Les éditeurs de code aujourd'hui

Nicolas a pré-publié un article intitulé « On the design of text editors » sur arXiv en 2020. Il y présente un thème qu'il a créé pour l'éditeur Emacs, et s'appuie sur cette expérimentation pour interroger les implicites de conception des éditeurs de texte et suggérer des pistes issues notamment du paradigme du livre.

Emacs est l'un des éditeurs historiques encore très utilisés aujourd'hui. Il est très extensible et personnalisable, sous réserve de savoir programmer en Lisp. C'est l'éditeur de prédilection de Nicolas, sur lequel il s'appuie pour son écriture mais également son agenda, ses mails, ses flux RSS…
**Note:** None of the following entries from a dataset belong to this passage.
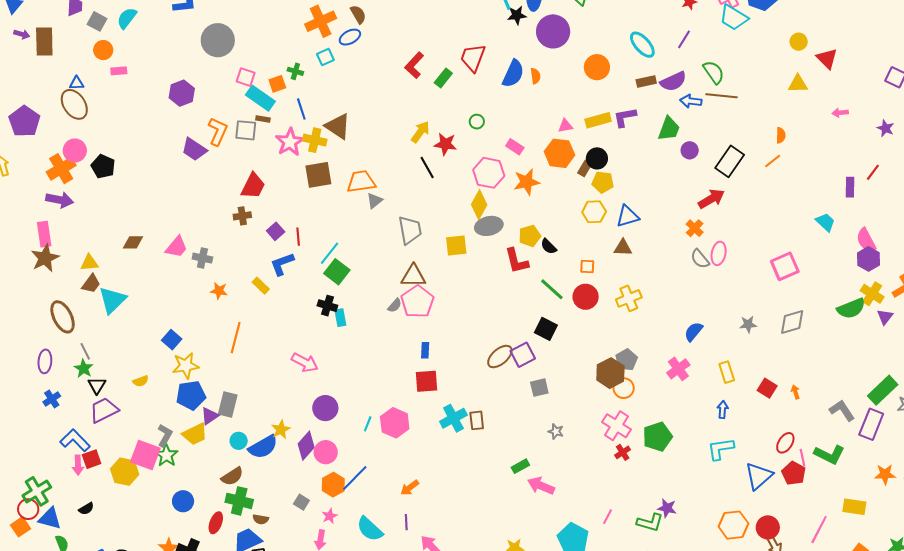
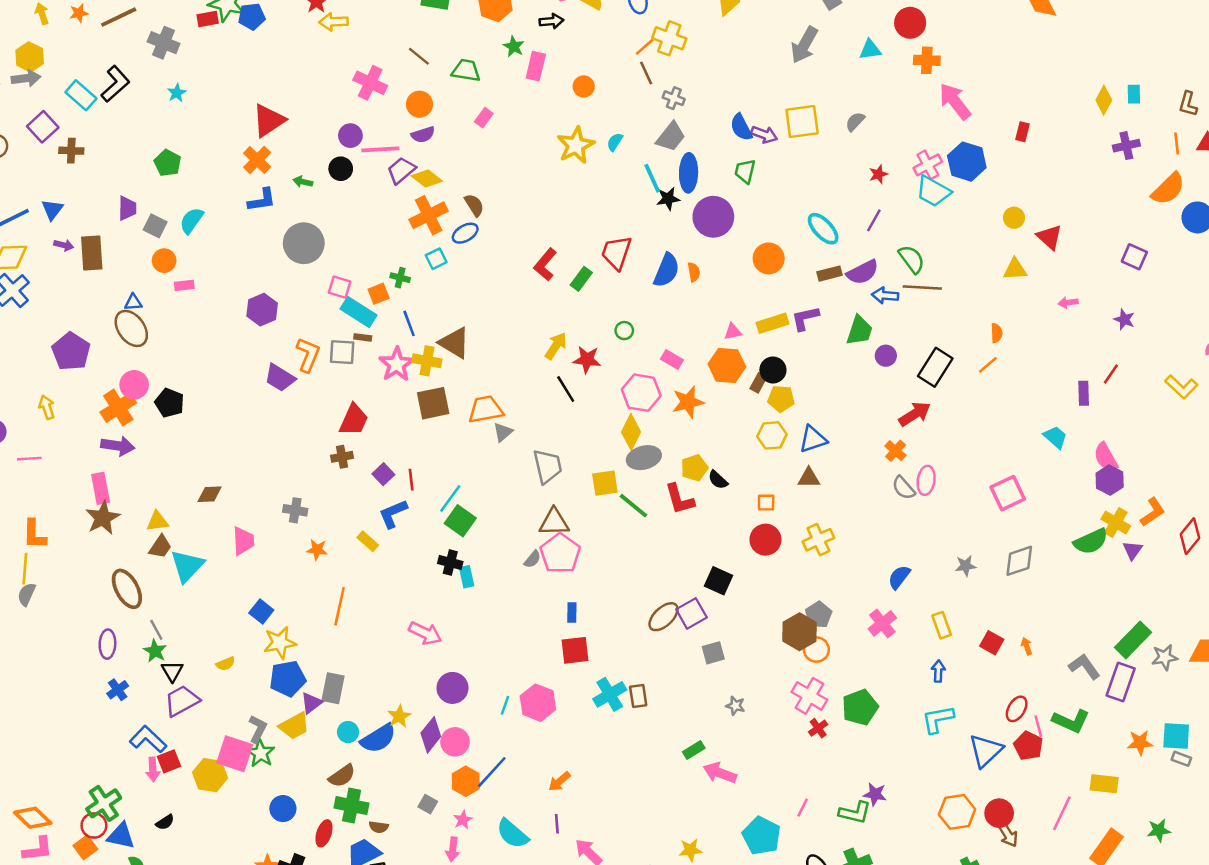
pink trapezoid: (177, 247) -> (243, 541), moved, turned -40
green line: (552, 289) -> (633, 506), moved

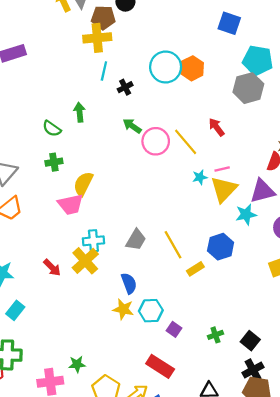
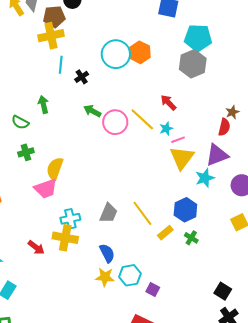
cyan star: (200, 177) -> (166, 129), moved
yellow cross: (85, 261) -> (65, 238), turned -30
green cross: (215, 335) -> (191, 238), moved, turned -32

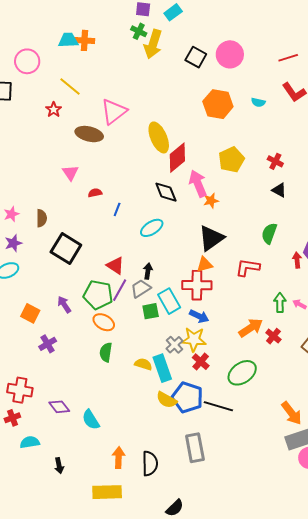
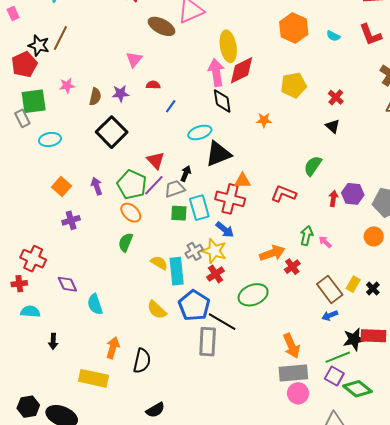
pink arrow: (198, 184) -> (216, 73), moved
black triangle: (211, 238) -> (218, 154), moved
purple star: (13, 243) -> (120, 94), moved
yellow semicircle: (167, 400) -> (157, 310), moved
gray rectangle: (195, 448) -> (208, 342), moved

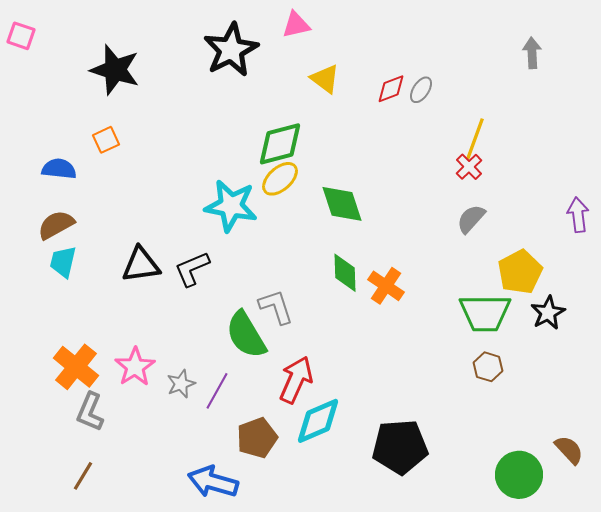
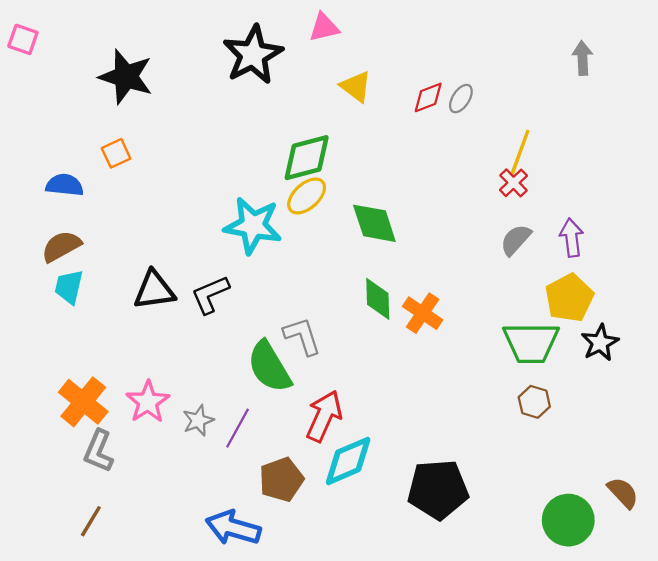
purple arrow: (578, 215) -> (572, 238), moved

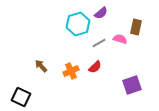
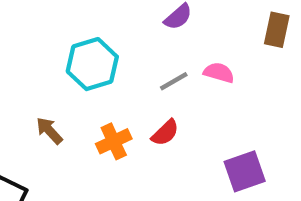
cyan hexagon: (78, 24) -> (92, 64), moved
brown rectangle: (136, 27) -> (277, 30), moved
Pour présenter Emacs et parler de son thème, Nicolas prend d'abord un exemple d'éditeur de texte moderne dont la conception est à l'opposé de ce que fait Emacs : Nova. Reprenant une capture d'écran des fonctionnalités de cet éditeur, il la transforme en un catalogue des défauts modernes des éditeurs de texte :

  • l'étroitesse de la zone dédiée à la saisie (35% de la fenêtre seulement) ;
  • la redondance des informations affichées ;
  • l'effet « sapin de Noël » d'une coloration syntaxique trop variée et trop utilisée ;
  • un long listing linéaire dans lequel on manque de repères ;
  • etc.

Au-delà de cet exemple, Nicolas rappelle que la majorité des éditeurs de code modernes (Atom, Sublime Text, VS Code, etc.) partagent ces défauts. Tous ont la même interface ou presque, dont beaucoup d'éléments – arborescence de fichiers, barres d'états, panneaux avec outils de développement – empiètent sur la zone de saisie. Lire et écrire du code reste la principale action qu'on cherche à effectuer dans un éditeur de code. C'est en ce sens que Nicolas a fabriqué son thème pour Emacs.

La nano-élégance

Nicolas a apporté plusieurs modifications importantes à Emacs à travers son thème. Les plus fondamentales s'inspirent du paradigme livresque :

  • le format de la fenêtre obéit à un ratio 1√2, qui gouverne les formats de papiers normés ISO 216 (comme le format A4) ;
  • le contenu est encadré par des marges confortables ;
  • l'interligne est augmenté pour améliorer la lisibilité.
La page d'accueil de Emacs / N Λ N O

Ensuite, seulement six couleurs sont présentes au niveau du texte. Nicolas puise ici dans la psychologie et les neurosciences (son principal domaine d'activité) pour revoir complètement l'usage de la couleur : au lieu de faire ressortir la syntaxe sur la base de critères flous, il cible les éléments en fonction de leur saillance, distinguant des zones critiques et d'autres beaucoup plus secondaires.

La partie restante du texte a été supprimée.